### [Task material]
::::

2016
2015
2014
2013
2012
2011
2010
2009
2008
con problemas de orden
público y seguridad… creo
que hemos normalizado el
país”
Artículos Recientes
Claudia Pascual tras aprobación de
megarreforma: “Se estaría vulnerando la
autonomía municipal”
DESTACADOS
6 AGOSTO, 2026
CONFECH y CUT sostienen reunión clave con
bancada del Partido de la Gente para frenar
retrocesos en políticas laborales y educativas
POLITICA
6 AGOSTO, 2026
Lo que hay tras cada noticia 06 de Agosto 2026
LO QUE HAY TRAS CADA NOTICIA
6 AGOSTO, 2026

::::

### [About this task]
Restate the entries above. Match them exactly.

### [Response box]
2016
2015
2014
2013
2012
2011
2010
2009
2008
con problemas de orden
público y seguridad… creo
que hemos normalizado el
país”
Artículos Recientes
Claudia Pascual tras aprobación de
megarreforma: “Se estaría vulnerando la
autonomía municipal”
DESTACADOS
6 AGOSTO, 2026
CONFECH y CUT sostienen reunión clave con
bancada del Partido de la Gente para frenar
retrocesos en políticas laborales y educativas
POLITICA
6 AGOSTO, 2026
Lo que hay tras cada noticia 06 de Agosto 2026
LO QUE HAY TRAS CADA NOTICIA
6 AGOSTO, 2026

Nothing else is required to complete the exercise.